I was wondering exactly what the installation cd looks for on an ftp server. Does it look for an ISO? A specific file or folder in the ftp root directory? Or can I just set up a folder like the one in "releases" that has everything on the ISO already extracted out. Any help would be appreciated.


----------



## lme@ (Aug 27, 2010)

I never setup a mirror, but here's how you mount an ISO image:

`# mdconfig -a -t vnode -f $path_to_ISO`
Now you have a new md(4) device, probably /dev/md0.
Mount this like a normal CD:
`# mount -t cd9660 /dev/md0 $mountpoint`


----------



## graudeejs (Aug 27, 2010)

Hey, are you sure you want ftp server?
I personally dislike that dinosaur protocol because of firewalling issue.

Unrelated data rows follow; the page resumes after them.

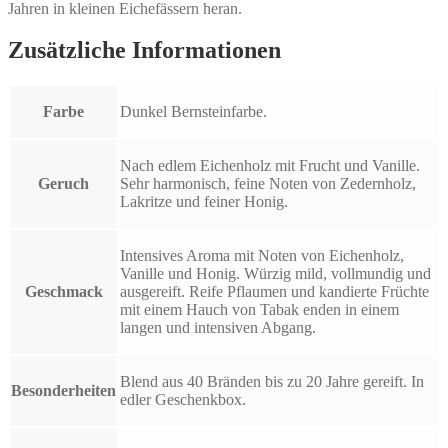
Jahren in kleinen Eichefässern heran.
Zusätzliche Informationen
Farbe
Dunkel Bernsteinfarbe.
Nach edlem Eichenholz mit Frucht und Vanille.
Geruch
Sehr harmonisch, feine Noten von Zedernholz,
Lakritze und feiner Honig.
Intensives Aroma mit Noten von Eichenholz,
Vanille und Honig. Würzig mild, vollmundig und
Geschmack
ausgereift. Reife Pflaumen und kandierte Früchte
mit einem Hauch von Tabak enden in einem
langen und intensiven Abgang.
Blend aus 40 Bränden bis zu 20 Jahre gereift. In
Besonderheiten
edler Geschenkbox.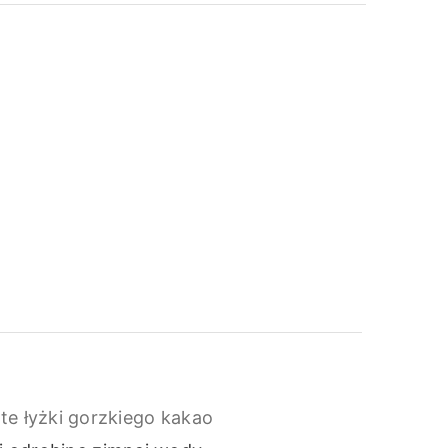
te łyżki gorzkiego kakao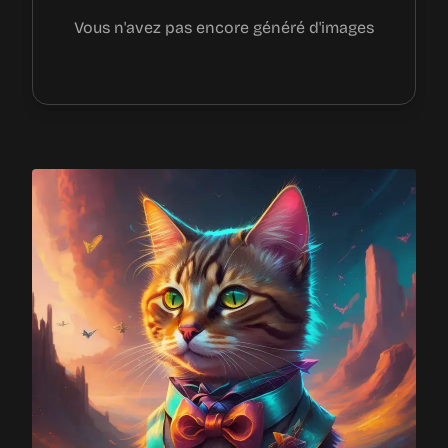
Vous n'avez pas encore généré d'images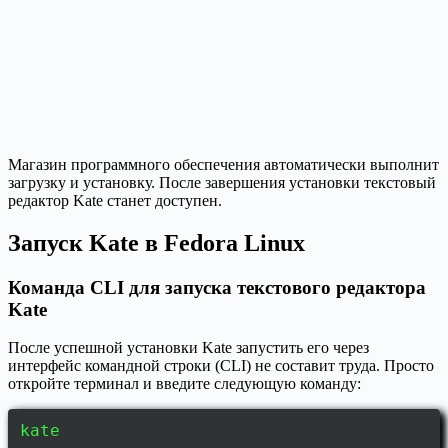
Магазин программного обеспечения автоматически выполнит
загрузку и установку. После завершения установки текстовый
редактор Kate станет доступен.
Запуск Kate в Fedora Linux
Команда CLI для запуска текстового редактора
Kate
После успешной установки Kate запустить его через
интерфейс командной строки (CLI) не составит труда. Просто
откройте терминал и введите следующую команду:
kate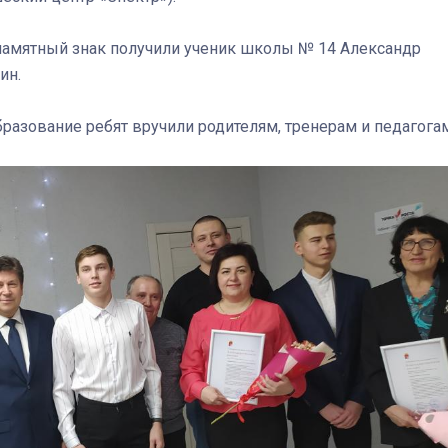
 памятный знак получили ученик школы № 14 Александр
ин.
Штурмовик огня. Каза
разование ребят вручили родителям, тренерам и педагогам
Коробов после возвра
спецоперации сделал
реальностью свою де
мечту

What I would recommend is to use web server that will make autoindex (nginx, hiawatha, checrokee [don't like using it on FreeBSD, at list now], lighttpd and probably apache can do it {but I never used it})

Check my server:
http://files.bsdroot.lv/


----------



## Vertygo (Aug 27, 2010)

lme@ said:
			
		

> I never setup a mirror, but here's how you mount an ISO image:
> 
> `# mdconfig -a -t vnode -f $path_to_ISO`
> Now you have a new md(4) device, probably /dev/md0.
> ...



Thanks for the help. I got it to work. I mounted the ISO of each OS then copied the x.x-RELEASE folder to my ftp root directory. Since there is no difference in names between amd64 and i386 I had to make separate folders for each. But other than that it's working like a charm.

So when doing an install I use ftp://xxx.xxx.xxx.xxx/i386/ or /amd64/ and it starts right up.

My next goal is to put all the FreeBSD boot discs I need on a single CD or USB memory stick (they run about 50MB each) and then select the OS I need for that particular install from a list after boot. However, that's easier said than done. I have an idea of how I am going to do it, but any suggestions would help.

Oh, and is your icon from Monkey Island? hah. I haven't played that in years.


----------